Formel 1 nach Bernie Ecclestone: Chance und Risiko
Einer wie keiner: Bernie Ecclestone
Bisher hat der US-Medienriese Liberty Media knapp 20 Prozent der Formel-1-Muttergesellschaft Delta Topco erworben. Im nächsten Jahr sollen weitere Anteile den Besitzer wechseln, sodass der Konzern von Medien-Mogul John Malone am Ende als Mehrheitseigner auftreten kann. Das schürt grosse Hoffnungen im Fahrerlager. Schliesslich hat die Königsklasse des Motorsports genau da Aufholbedarf, wo die Kompetenzen der amerikanischen Medien-Profis liegen.
So verriet etwa Sauber-Teamchefin Monisha Kaltenborn im SPEEDWEEK.com-Interview: «Wir müssen uns fragen: Wo brauchen wir Unterstützung in diesem Sport? Es ist ja nicht im Bereich der Regeln, die kann man diskutieren, genauso wie das Sportliche. Wo wir aber zulegen können, ist im Bereich der Kommerzialisierung. Da sehen wir auch die grösste Konkurrenz von anderen grossen Sportveranstaltungen, die uns immer näher kommen. Deshalb denke ich, es ist gut, dass wir nun mit einem solchen Branchenprofi den richtigen Zugang haben werden. Die kennen dieses Geschäft.»
Auch der dreifache Formel-1-Weltmeister Jackie Stewart erklärt im Interview mit dem Kollegen des «SonntagsBlick»: «Wir müssen optimistisch sein. Die Amerikaner müssen alles synchronisieren, wie ein Getriebe. Doch im Moment gibt es nicht viele Dinge, die man ohne Bernie Ecclestone machen kann. Wenn er mit den neuen Besitzern kooperiert, ist das super. Für alle, also auch für die Fans, die endlich wieder in den Vordergrund rücken müssen.»

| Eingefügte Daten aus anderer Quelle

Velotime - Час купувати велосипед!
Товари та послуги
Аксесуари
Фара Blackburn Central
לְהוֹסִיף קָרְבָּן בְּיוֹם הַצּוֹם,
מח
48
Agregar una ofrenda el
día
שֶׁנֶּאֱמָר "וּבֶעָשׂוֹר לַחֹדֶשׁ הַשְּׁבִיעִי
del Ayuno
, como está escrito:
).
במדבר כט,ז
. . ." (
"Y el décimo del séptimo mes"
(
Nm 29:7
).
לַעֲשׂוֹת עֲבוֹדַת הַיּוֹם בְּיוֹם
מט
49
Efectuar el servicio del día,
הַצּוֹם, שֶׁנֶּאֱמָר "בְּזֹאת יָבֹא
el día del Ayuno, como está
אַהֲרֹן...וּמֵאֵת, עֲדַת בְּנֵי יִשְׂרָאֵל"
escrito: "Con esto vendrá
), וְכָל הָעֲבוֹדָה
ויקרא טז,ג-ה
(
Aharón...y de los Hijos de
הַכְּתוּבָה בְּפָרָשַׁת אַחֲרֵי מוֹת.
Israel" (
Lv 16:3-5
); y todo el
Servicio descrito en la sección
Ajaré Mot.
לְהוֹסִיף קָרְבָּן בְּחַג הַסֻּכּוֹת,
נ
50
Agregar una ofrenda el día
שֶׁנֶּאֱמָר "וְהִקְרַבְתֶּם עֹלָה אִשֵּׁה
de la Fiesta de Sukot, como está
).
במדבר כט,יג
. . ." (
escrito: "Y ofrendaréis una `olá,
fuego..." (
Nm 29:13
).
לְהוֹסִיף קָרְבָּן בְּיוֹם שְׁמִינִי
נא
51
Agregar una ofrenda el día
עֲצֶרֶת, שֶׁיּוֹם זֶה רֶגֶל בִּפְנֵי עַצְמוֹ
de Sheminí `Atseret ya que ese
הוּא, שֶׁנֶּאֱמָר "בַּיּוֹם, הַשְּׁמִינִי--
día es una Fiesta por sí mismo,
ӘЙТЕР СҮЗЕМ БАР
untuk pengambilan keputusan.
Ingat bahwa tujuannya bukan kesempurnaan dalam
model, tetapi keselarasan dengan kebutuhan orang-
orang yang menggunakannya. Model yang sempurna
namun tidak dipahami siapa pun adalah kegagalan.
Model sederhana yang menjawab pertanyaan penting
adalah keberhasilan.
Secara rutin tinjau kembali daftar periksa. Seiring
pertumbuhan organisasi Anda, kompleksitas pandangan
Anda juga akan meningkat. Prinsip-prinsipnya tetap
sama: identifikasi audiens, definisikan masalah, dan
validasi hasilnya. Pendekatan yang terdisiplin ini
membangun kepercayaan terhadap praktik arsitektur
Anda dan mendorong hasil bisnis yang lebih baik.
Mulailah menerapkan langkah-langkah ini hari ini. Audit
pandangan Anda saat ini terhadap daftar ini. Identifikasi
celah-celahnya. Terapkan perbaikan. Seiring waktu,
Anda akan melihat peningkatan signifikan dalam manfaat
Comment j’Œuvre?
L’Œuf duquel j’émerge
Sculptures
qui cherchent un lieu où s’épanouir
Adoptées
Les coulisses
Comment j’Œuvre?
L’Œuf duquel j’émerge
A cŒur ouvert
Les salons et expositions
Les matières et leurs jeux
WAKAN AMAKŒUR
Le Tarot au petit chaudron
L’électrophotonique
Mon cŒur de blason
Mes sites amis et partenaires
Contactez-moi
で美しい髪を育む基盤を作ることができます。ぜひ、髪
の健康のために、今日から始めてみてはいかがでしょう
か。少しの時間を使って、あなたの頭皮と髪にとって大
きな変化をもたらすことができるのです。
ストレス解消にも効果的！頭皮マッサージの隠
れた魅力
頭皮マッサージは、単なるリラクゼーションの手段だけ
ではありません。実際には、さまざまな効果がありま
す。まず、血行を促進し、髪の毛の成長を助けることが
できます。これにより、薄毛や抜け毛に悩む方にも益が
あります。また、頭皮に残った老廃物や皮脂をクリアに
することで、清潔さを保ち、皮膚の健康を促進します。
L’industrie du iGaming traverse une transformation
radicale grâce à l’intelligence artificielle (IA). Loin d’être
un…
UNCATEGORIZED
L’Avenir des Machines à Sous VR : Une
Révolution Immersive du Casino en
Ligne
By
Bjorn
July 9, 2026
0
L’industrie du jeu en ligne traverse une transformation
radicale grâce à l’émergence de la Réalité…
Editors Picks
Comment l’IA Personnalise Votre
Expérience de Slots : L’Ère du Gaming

Und der Vermarktungsprofi betont: «Es wird nie, nie einen anderen Bernie Ecclestone geben. Er ist einzigartig – in der gesamten Welt des Sports. Nie hat ein Mann so viel Geld gemacht. Für sich und das grosse Umfeld.»
Der 77-jährige Schotte ist überzeugt, dass noch kein Nachfolger für den geschäftstüchtigen Baumeister der neuen Formel 1 in Sicht ist: «Liberty Media muss da noch eine Lösung finden.» Doch er erinnert auch daran, dass sich durch den Abgang eine Chance ergibt, noch besser zu werden: «Als in der NFL die grosse Figur Pete Rozell 1996 mit 70 Jahren starb, dachten alle, das ist das Ende der National Football League. Doch sie wurde noch besser, grösser. Weil neue Leute eine andere Kultur einbrachten und neue Wege gingen.»
Auch Toro Rosso-Chef Franz Tost glaubt: «Es sieht verheissungsvoll aus.» Im Gespräch mit den Kollegen der Tiroler Tageszeitung warnt er aber auch: «Man muss etwas aufpassen. Das Motorsport-Verständnis zwischen den USA und Europa ist sehr unterschiedlich. Bei den Amerikanern geht es nur um die Show, bei uns nur um die Technologie. Für die Formel 1 sind beide Extreme schlecht.»